Bill Hampel, the chief economist for the Credit Union National Association, said most of this lending seems to be for apartment buildings. "Most consumers are not in the business of running a business, but they might buy some property and rent it out," he said.
Another reason credit unions got into commercial real estate lending is that the National Credit Union Administration used to require that any nonconsumer lending they did be secured, Mr. Hampel said. (The requirement was dropped in October.) Yet another was the similarity between commercial mortgages and residential mortgages, with which they have lots of experience.
Keith Leggett, an economist for the American Bankers Association said credit unions' taking up commercial real estate lending is "another source of irritation."

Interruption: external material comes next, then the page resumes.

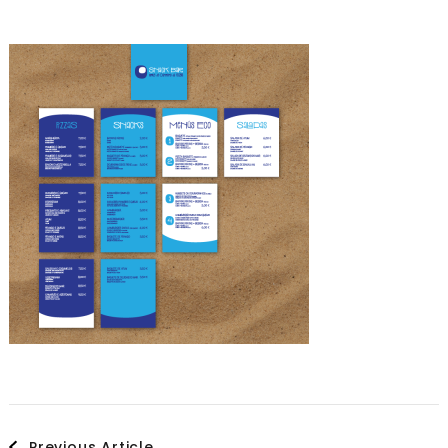
Post
Previous Article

Banks have a hard time beating credit unions on price or on terms, Mr. Leggett said.
Craig Litchfield, the CEO of Citizen and Northern Bank in Wellsboro, Pa., gave an example.
Last year, he said, his bank was negotiating with a investor who wanted to borrow $2 million to buy a Tioga County shopping mall. The mall was anchored by a supermarket that was part of a chain that had filed for bankruptcy protection, so Citizen asked for a loan covenant that would protect it if the store closed.
But Visions Federal Credit Union of Endicott, N.Y., offered the loan at a lower rate and without the covenant, Mr. Litchfield said. The supermarket later moved out.
(A phone call to Visions, whose members live in five New York and Pennsylvania counties, was not returned by press time.)
Losing the deal was not a big blow, Mr. Litchfield said, but the combination of tax advantages and inexperience at the credit union are dangerous to the market, he said.
However, Ms. Duggan of Wescom stressed Mr. Lambertson's experience - and the demand for the lending he will do. The credit union is "just trying to meet the needs of our members," she said.
Mr. Becker of the trade group said the $5 million ceiling will mostly limit Wescom to community projects. "I don't know what $5 million buys in L.A., but it's not a lot," he said. "This isn't Mall of America."